#### PROBLEM REQUIREMENTS
Extract the lines of the material below, beginning with the first and ending with the line that holds "Im Topratgeber24 Vergleich". Skip every picture.

#### AVAILABLE DATA
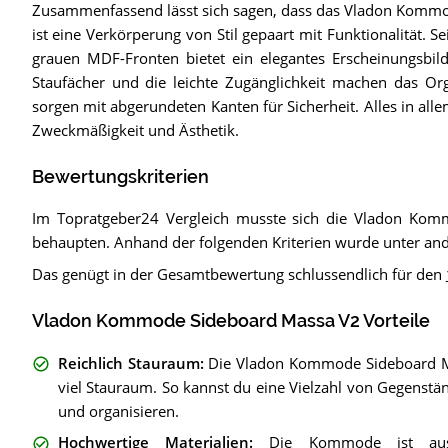
Zusammenfassend lässt sich sagen, dass das Vladon Kommo
ist eine Verkörperung von Stil gepaart mit Funktionalität.
grauen MDF-Fronten bietet ein elegantes Erscheinungsbil
Staufächer und die leichte Zugänglichkeit machen das O
sorgen mit abgerundeten Kanten für Sicherheit. Alles in al
Zweckmäßigkeit und Ästhetik.
Bewertungskriterien
Im Topratgeber24 Vergleich musste sich die Vladon Kom
behaupten. Anhand der folgenden Kriterien wurde unter an
Das genügt in der Gesamtbewertung schlussendlich für den
Vladon Kommode Sideboard Massa V2 Vorteile
Reichlich Stauraum
:
Die Vladon Kommode Sideboard Ma
viel Stauraum. So kannst du eine Vielzahl von Gegenst
und organisieren.
Hochwertige Materialien
:
Die Kommode ist aus 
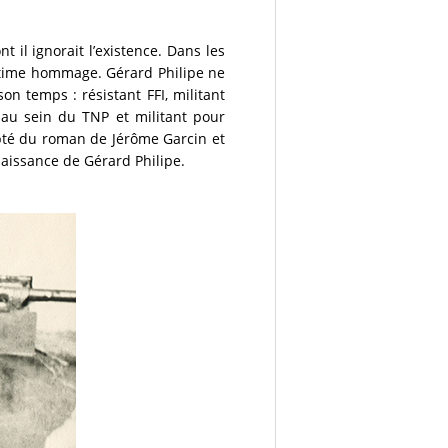
 il ignorait l’existence. Dans les
ltime hommage. Gérard Philipe ne
n temps : résistant FFI, militant
 au sein du TNP et militant pour
apté du roman de Jérôme Garcin et
naissance de Gérard Philipe.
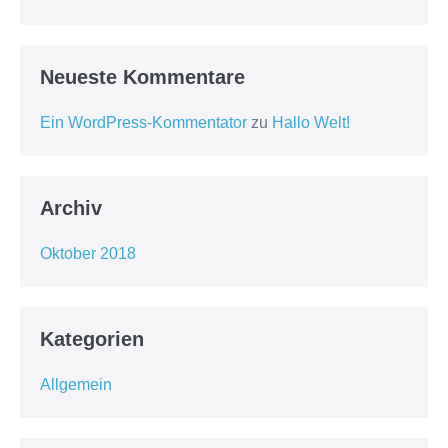
Neueste Kommentare
Ein WordPress-Kommentator
zu
Hallo Welt!
Archiv
Oktober 2018
Kategorien
Allgemein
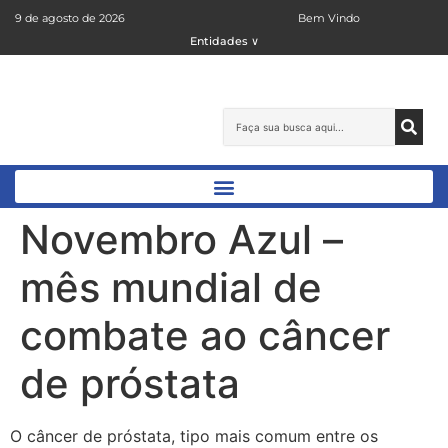
9 de agosto de 2026
Bem Vindo
Entidades ∨
Novembro Azul –
mês mundial de
combate ao câncer
de próstata
O câncer de próstata, tipo mais comum entre os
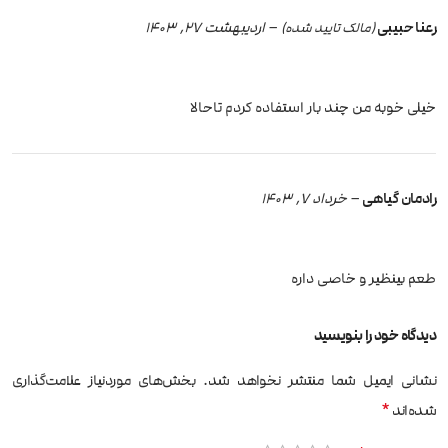
رعنا حبیبی
–
اردیبهشت 27, 1403
(مالک تایید شده)
خیلی خوبه من چند بار استفاده کردم تاحالا
رادمان گیاهی
–
خرداد 7, 1403
طعم بینظیر و خاصی داره
دیدگاه خود را بنویسید
نشانی ایمیل شما منتشر نخواهد شد.
بخش‌های موردنیاز علامت‌گذاری
*
شده‌اند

#### RESULT
Zusammenfassend lässt sich sagen, dass das Vladon Kommo
ist eine Verkörperung von Stil gepaart mit Funktionalität.
grauen MDF-Fronten bietet ein elegantes Erscheinungsbil
Staufächer und die leichte Zugänglichkeit machen das O
sorgen mit abgerundeten Kanten für Sicherheit. Alles in al
Zweckmäßigkeit und Ästhetik.
Bewertungskriterien
Im Topratgeber24 Vergleich musste sich die Vladon Kom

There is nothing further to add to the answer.